Король разговаривал с Сеймуром не наедине. В дверях стоял Хакер, и в комнате постоянно находился Герберт. Поэтому Карл ни о каком великом моменте ничего не сказал, лишь передал принцу устное сообщение и доверил Сеймуру прощальное письмо королеве, своей любимой жене, которую в этом мире он больше никогда не увидит. Он также добавил слова похвалы полковнику Томлинсону как вежливому и деликатному человеку. Возможно, сделал это, чтобы Сеймур уверил королеву и принца, что над ним не совершали физическое насилие; возможно, сделал это как косвенный упрек Хакеру, стоявшему в пределах слышимости и не проявлявшему ни благовоспитанности, ни деликатности; или он мог просто ответить так на какой-то тревоживший Сеймура вопрос. Это не очень важно, но полковник Томлинсон был человеком, который смотрел в будущее, и то, как он впоследствии использовал эту характеристику, наводит на мысль, что он принял меры к тому, чтобы получить ее. Как офицер, ответственный за безопасность короля, Томлинсон, возможно, одержал победу над Хакером, дав разрешение на допуск Сеймура к королю, и он вполне мог дать понять, что ему нужно такое признание его любезности.
Когда Сеймур ушел, король вернулся к своим размышлениям в компании епископа Джаксона.
Вскоре после смерти короля было сказано, что последнее предложение Кромвеля и индепендентов он получил в воскресенье вечером: они пощадят его жизнь и возвратят ему трон, если он передаст всю власть в их руки. Король якобы ответил, что «он скорее принесет себя в жертву своему народу, чем предаст их законы и свободы, жизнь и имущество вместе с церковью и благосостоянием и честью короны в такое невыносимое рабство».

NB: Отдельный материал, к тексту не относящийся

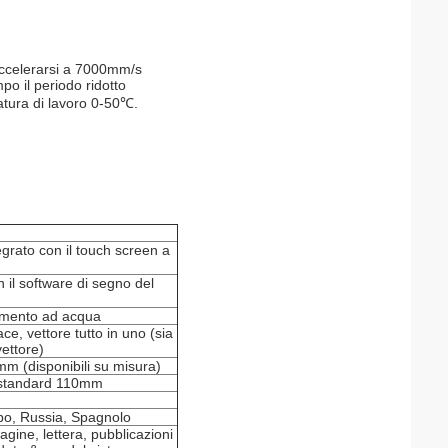
a accelerarsi a 7000mm/s
po il periodo ridotto
atura di lavoro 0-50℃.
grato con il touch screen a
il software di segno del
amento ad acqua
ce, vettore tutto in uno (sia
vettore)
(disponibili su misura)
e standard 110mm
abo, Russia, Spagnolo
gine, lettera, pubblicazioni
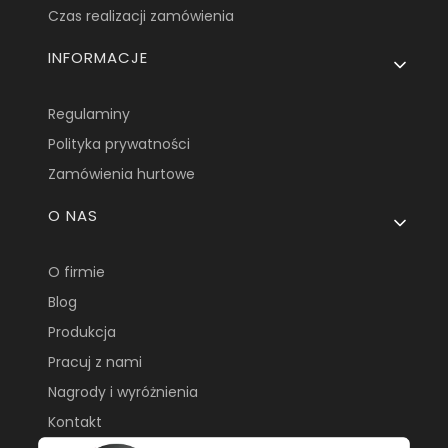
Czas realizacji zamówienia
INFORMACJE
Regulaminy
Polityka prywatności
Zamówienia hurtowe
O NAS
O firmie
Blog
Produkcja
Pracuj z nami
Nagrody i wyróżnienia
Kontakt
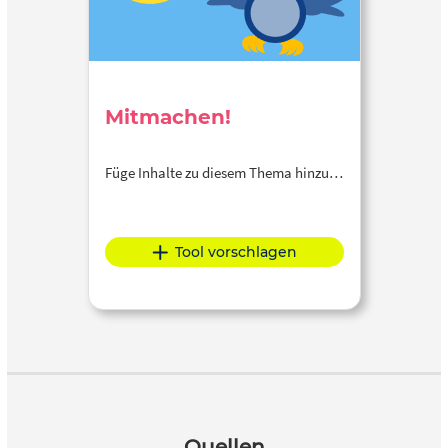
Mitmachen!
Füge Inhalte zu diesem Thema hinzu…
Tool vorschlagen
Quellen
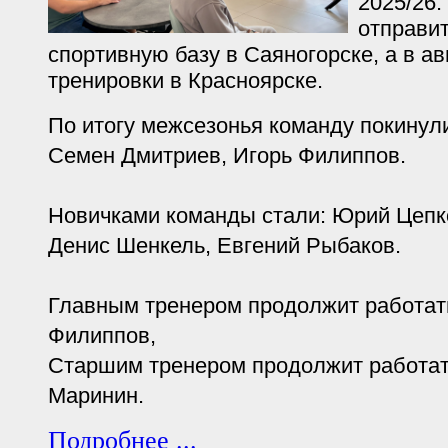
2025/26.
отправит
спортивную базу в Саяногорске, а в а
тренировки в Красноярске.
По итогу межсезонья команду покинул
Семен Дмитриев, Игорь Филиппов.
Новичками команды стали: Юрий Цепк
Денис Шенкель, Евгений Рыбаков.
Главным тренером продолжит работа
Филиппов,
Старшим тренером продолжит работа
Маринин.
Подробнее ...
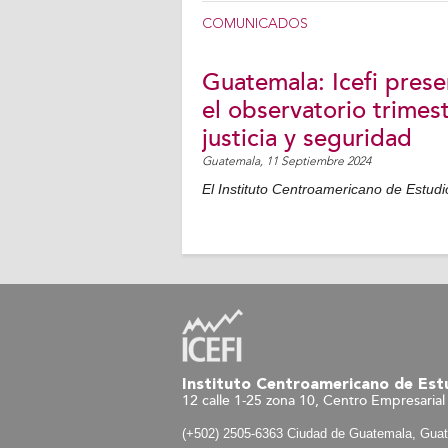
COMUNICADOS
Guatemala: Icefi prese
el observatorio trimest
justicia y seguridad
Guatemala,
11 Septiembre 2024
El Instituto Centroamericano de Estudio
Instituto Centroamericano de Estu
12 calle 1-25 zona 10, Centro Empresarial 
(+502) 2505-6363 Ciudad de Guatemala, Gua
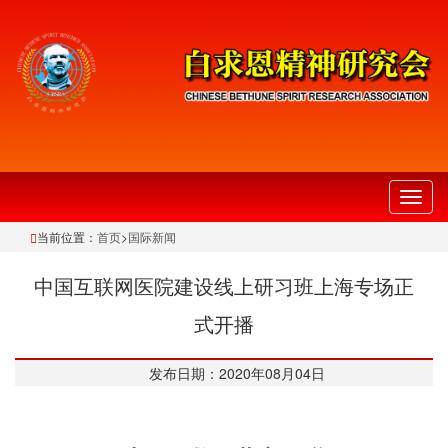
切
换
当前位置：
首页
>
国际新闻
导
航
中国互联网医院建设线上研习班上海专场正
式开播
发布日期：2020年08月04日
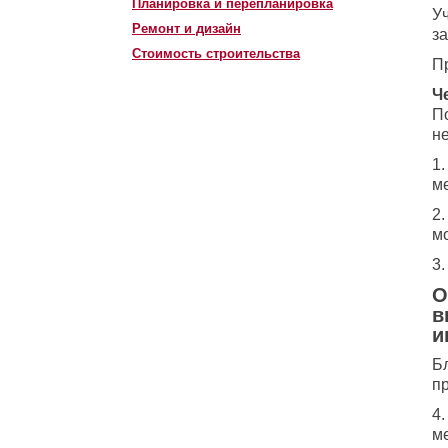
Планировка и перепланировка
Уч
Ремонт и дизайн
з
Стоимость строительства
П
Ч
П
н
1.
м
2
мо
3.
О
в
и
Б
п
4.
м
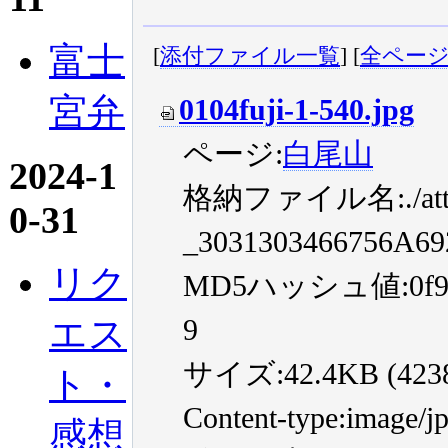
富士
[
添付ファイル一覧
] [
全ペー
宮弁
0104fuji-1-540.jpg
ページ:
白尾山
2024-1
格納ファイル名:./atta
0-31
_3031303466756A6
リク
MD5ハッシュ値:0f9c90
エス
9
サイズ:42.4KB (42386
ト・
Content-type:image/j
感想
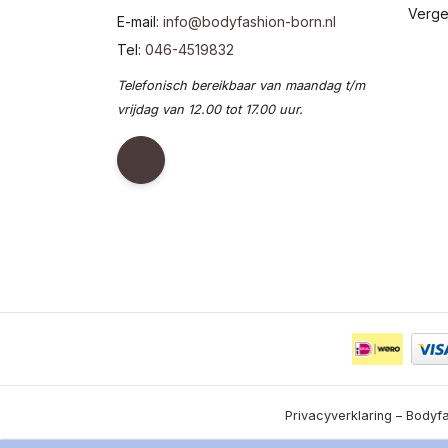
Verge
E-mail:
info@bodyfashion-born.nl
Tel:
046-4519832
Telefonisch bereikbaar van maandag t/m
vrijdag van 12.00 tot 17.00 uur.
Privacyverklaring – Bodyfa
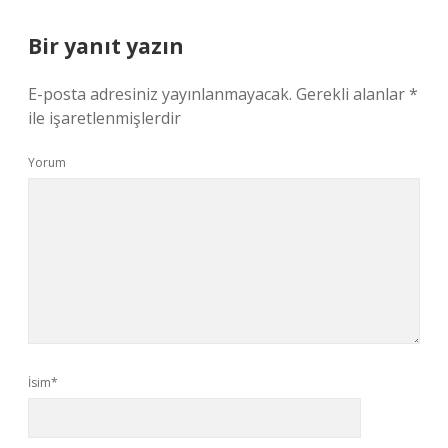
Bir yanıt yazın
E-posta adresiniz yayınlanmayacak.
Gerekli alanlar
*
ile işaretlenmişlerdir
Yorum
İsim*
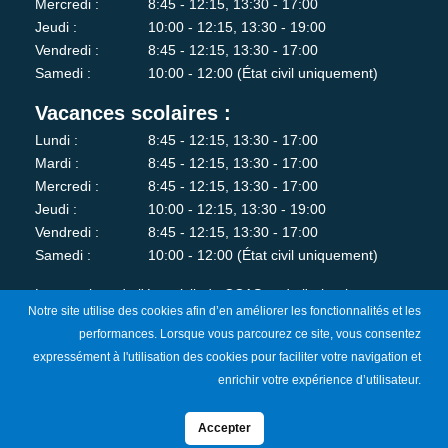
Mercredi :
8:45 - 12:15, 13:30 - 17:00
Jeudi :
10:00 - 12:15, 13:30 - 19:00
Vendredi :
8:45 - 12:15, 13:30 - 17:00
Samedi :
10:00 - 12:00 (État civil uniquement)
Vacances scolaires :
Lundi :
8:45 - 12:15, 13:30 - 17:00
Mardi :
8:45 - 12:15, 13:30 - 17:00
Mercredi :
8:45 - 12:15, 13:30 - 17:00
Jeudi :
10:00 - 12:15, 13:30 - 19:00
Vendredi :
8:45 - 12:15, 13:30 - 17:00
Samedi :
10:00 - 12:00 (État civil uniquement)
Les services de l'état-civil, du CCAS et de l'urbanisme sont
Notre site utilise des cookies afin d’en améliorer les fonctionnalités et les
fermés au public le lundi matin.
performances. Lorsque vous parcourez ce site, vous consentez
expressément à l'utilisation des cookies pour faciliter votre navigation et
Je m'abonne à la newsletter
enrichir votre expérience d’utilisateur.
Accepter
Mentions Légales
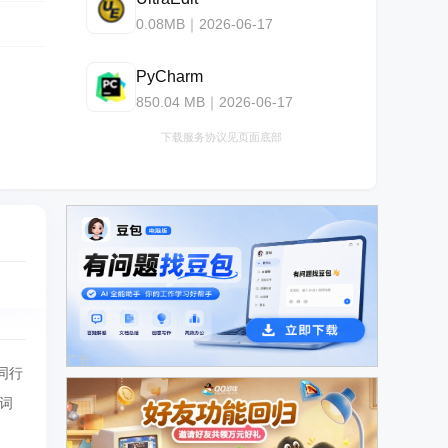
0.08MB｜2026-06-17
PyCharm
850.04 MB｜2026-06-17
下载服务协议见页面底部
广告
同行
词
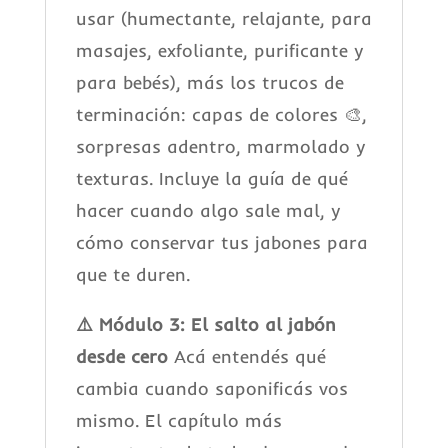
usar (humectante, relajante, para
masajes, exfoliante, purificante y
para bebés), más los trucos de
terminación: capas de colores 🎨,
sorpresas adentro, marmolado y
texturas. Incluye la guía de qué
hacer cuando algo sale mal, y
cómo conservar tus jabones para
que te duren.
⚠️ Módulo 3: El salto al jabón
desde cero
Acá entendés qué
cambia cuando saponificás vos
mismo. El capítulo más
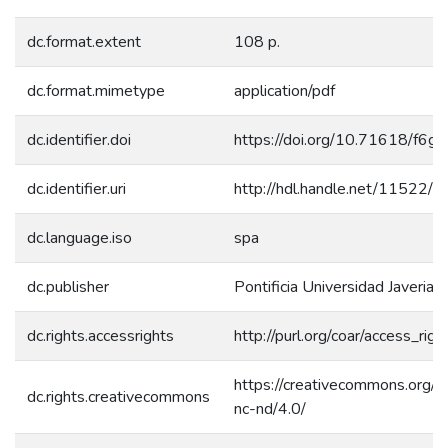
dc.format.extent
108 p.
dc.format.mimetype
application/pdf
dc.identifier.doi
https://doi.org/10.71618/f6g
dc.identifier.uri
http://hdl.handle.net/11522/
dc.language.iso
spa
dc.publisher
Pontificia Universidad Javeriana
dc.rights.accessrights
http://purl.org/coar/access_rig
https://creativecommons.org/l
dc.rights.creativecommons
nc-nd/4.0/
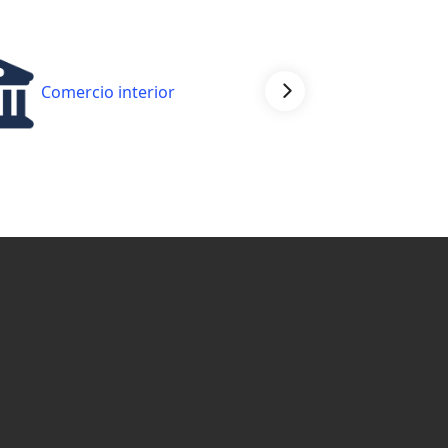
Comercio interior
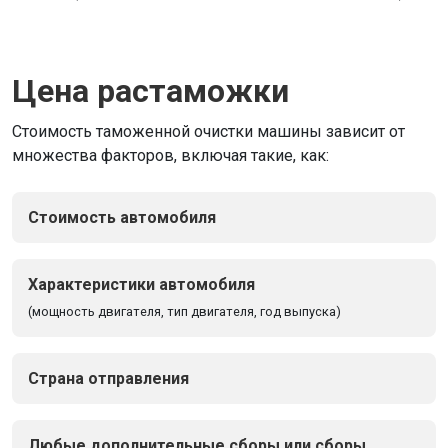
Цена растаможки
Стоимость таможенной очистки машины зависит от
множества факторов, включая такие, как:
Cтоимость автомобиля
Характеристики автомобиля
(мощность двигателя, тип двигателя, год выпуска)
Страна отправления
Любые дополнительные сборы или сборы,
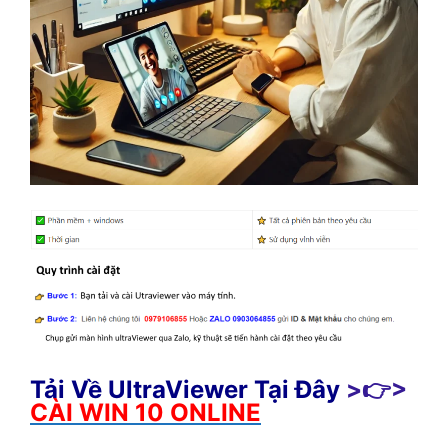
Tải Về UltraViewer Tại Đây
>👉>
CÀI WIN 10 ONLINE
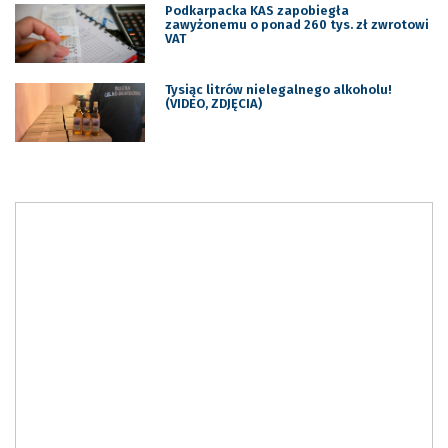
Podkarpacka KAS zapobiegła
zawyżonemu o ponad 260 tys. zł zwrotowi
VAT
Tysiąc litrów nielegalnego alkoholu!
(VIDEO, ZDJĘCIA)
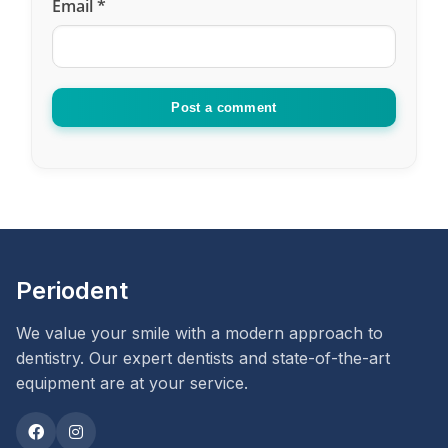
Email
*
tedavisi yapıldığında bu düzelir mi
Cevapla
Periodent Diş
he (she)
Post a comment
Kliniği
said :
14 September 2021, 22:07
evet düzelir
Cevapla
Periodent
We value your smile with a modern approach to
dentistry. Our expert dentists and state-of-the-art
equipment are at your service.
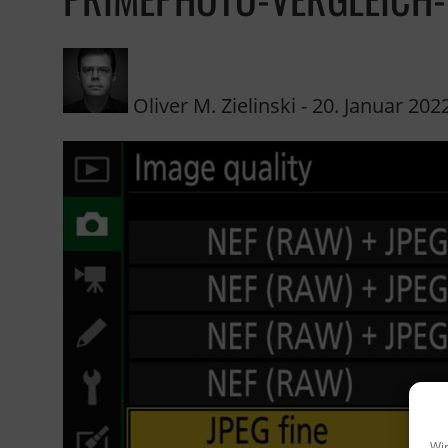
Oliver M. Zielinski
-
20. Januar 202
Wir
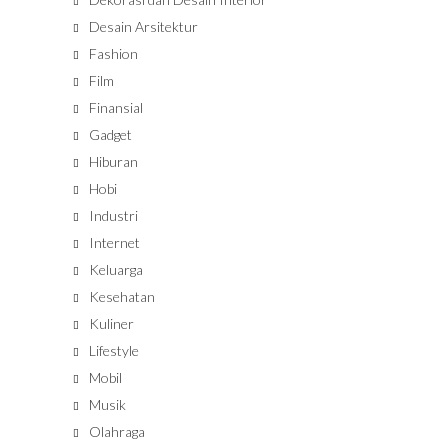
Desain Arsitektur
Fashion
Film
Finansial
Gadget
Hiburan
Hobi
Industri
Internet
Keluarga
Kesehatan
Kuliner
Lifestyle
Mobil
Musik
Olahraga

Нет веских оснований верить этой истории, которую первым запустил в обращение Клемент Уокер в своих полемических нападках на Кромвеля и индепендентов и которая, по-видимому, выросла из упорной убежденности многих роялистов и пресвитерианцев, что цель суда состояла в том, чтобы просто устрашить короля. Придерживаясь этой веры, они, что логически вытекало, воображали, что такое предложение должно было быть сделано, и раз король был казнен, значит, он отверг его. Также возможно, что Ферфакс после встречи с голландскими посланниками обсуждал такое предложение со своим Советом и размышлял о том, чтобы сделать его королю. Но кажется маловероятным, чтобы – даже если оно и обсуждалось – оно вообще дошло до короля. Решительные военные сделали свое последнее предложение Карлу в ноябре, когда прислали ему свои условия на остров Уайт. Кромвель выразил свое резкое и убежденное мнение Даунсу, когда отказался выслушивать что-либо из уст короля в последний день суда над ним и назвал его «самым жесткосердным человеком на земле». Никакого нового предложения королю не могло быть сделано с согласия Кромвеля и никакого – без него.
Принц Уэльский сделал все, что было в его власти, чтобы спасти своего отца. Он послал Ферфаксу письмо, в котором умолял его и Кромвеля «воздвигнуть себе долговечные памятники верности и благочестия, вернув своему монарху его законные права, а стране – мир и счастье». Это письмо они получили, но оставили без ответа. Позднее говорили, что принц прислал пустой лист бумаги, подписанный и скрепленный печатью, на котором они должны были написать любые условия, какие захотят, для сохранения жизни его отца. Но ввиду особых указаний короля своему сыну никогда ни при каких обстоятельствах не допускать, чтобы соображения его личной безопасности или безопасности его отца вынудили его сделать уступки, компрометирующие корону или церковь, это кажется невероятным, и нет никаких намеков на такую просьбу в отчете, данном Кларендоном, который в то время был ближайшим советником принца в Голландии.
С другой стороны, принц Уэльский нес ответственность за единственное иностранное вмешательство, которое было совершено от имени его отца, – за вмешательство голландцев, двое посланников которых были отправлены только в результате его личного обращения к ним. Они прибыли в Лондон 26 января – двое известных ветеранов, почтенных дипломатов. Старшему из них, Альберту Иоахими, который представлял свою страну в Англии несколько раз ранее, было почти девяносто лет; его коллега, Адриан Паув, был значительно моложе и недавно довел переговоры о мире между своей страной и Испанией до успешного завершения.